For simple schemas, each row represents one chunk with all extracted fields as columns.

from delm import DELM, Schema, ExtractionVariable
from delm.utils.post_processing import explode_json_results

# Define simple schema
schema = Schema.simple([
    ExtractionVariable(name="company", data_type="string"),
    ExtractionVariable(name="price", data_type="number"),
    ExtractionVariable(name="currency", data_type="string")
])

delm = DELM(schema=schema, provider="openai", model="gpt-4o-mini")
results = delm.extract("data.csv")

# Explode JSON
exploded = explode_json_results(results, schema)

Input JSON (in delm_extracted_data_json):

{"company": "Apple", "price": 150, "currency": "USD"}

Output Table:

delm_chunk_id company price currency
0 Apple 150 USD
1 Google 2800 USD

Nested Schema

For nested schemas, each item in the list becomes its own row. Multiple items from the same chunk will create multiple rows.

schema = Schema.nested(
    container_name="commodities",
    variables_list=[
        ExtractionVariable(name="commodity", data_type="string"),
        ExtractionVariable(name="price", data_type="number"),
        ExtractionVariable(name="unit", data_type="string")
    ]
)

delm = DELM(schema=schema, provider="openai", model="gpt-4o-mini")
results = delm.extract("data.csv")

# Explode JSON
exploded = explode_json_results(results, schema)

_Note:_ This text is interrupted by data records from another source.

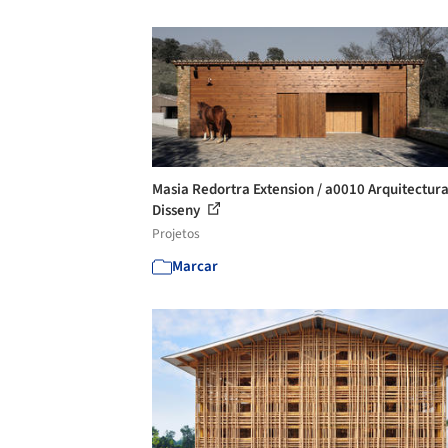
Masia Redortra Extension / a0010 Arquitectura
Disseny
Projetos
Marcar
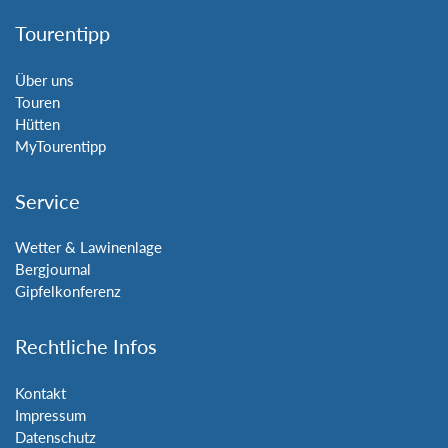
Tourentipp
Über uns
Touren
Hütten
MyTourentipp
Service
Wetter & Lawinenlage
Bergjournal
Gipfelkonferenz
Rechtliche Infos
Kontakt
Impressum
Datenschutz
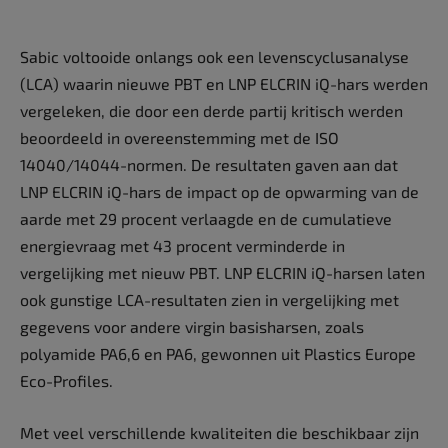
Sabic voltooide onlangs ook een levenscyclusanalyse
(LCA) waarin nieuwe PBT en LNP ELCRIN iQ-hars werden
vergeleken, die door een derde partij kritisch werden
beoordeeld in overeenstemming met de ISO
14040/14044-normen. De resultaten gaven aan dat
LNP ELCRIN iQ-hars de impact op de opwarming van de
aarde met 29 procent verlaagde en de cumulatieve
energievraag met 43 procent verminderde in
vergelijking met nieuw PBT. LNP ELCRIN iQ-harsen laten
ook gunstige LCA-resultaten zien in vergelijking met
gegevens voor andere virgin basisharsen, zoals
polyamide PA6,6 en PA6, gewonnen uit Plastics Europe
Eco-Profiles.
Met veel verschillende kwaliteiten die beschikbaar zijn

Input JSON (in delm_extracted_data_json):

{
  "commodities": [
    {"commodity": "oil", "price": 75, "unit": "barrel"},
    {"commodity": "gold", "price": 1950, "unit": "ounce"}
  ]
}

Output Table:

delm_chunk_id commodity price unit
0 oil 75 barrel
0 gold 1950 ounce
1 silver 24 ounce

Note: Both "oil" and "gold" have the same delm_chunk_id (0) because they came from the same chunk.

Multiple Schema

For multiple schemas, each sub-schema is exploded separately, and a schema_name column identifies which schema each row belongs to.

schema = Schema.multiple({
    "commodities": Schema.nested(
        container_name="items",
        variables_list=[
            ExtractionVariable(name="name", data_type="string"),
            ExtractionVariable(name="price", data_type="number")
        ]
    ),
    "companies": Schema.nested(
        container_name="items",
        variables_list=[
            ExtractionVariable(name="name", data_type="string"),
            ExtractionVariable(name="sector", data_type="string")
        ]
    )
})

delm = DELM(schema=schema, provider="openai", model="gpt-4o-mini")
results = delm.extract("data.csv")

# Explode JSON
exploded = explode_json_results(results, schema)

Input JSON (in delm_extracted_data_json):

{
  "commodities": [{"name": "oil", "price": 75}],
  "companies": [{"name": "Exxon", "sector": "energy"}]
}

Output Table:

delm_chunk_id schema_name name price sector
0 commodities oil 75 None
0 companies Exxon None energy
1 commodities gold 1950 None
1 companies Shell None energy

Note: Fields that don't exist in a schema are filled with None (e.g., "sector" is None for commodities rows).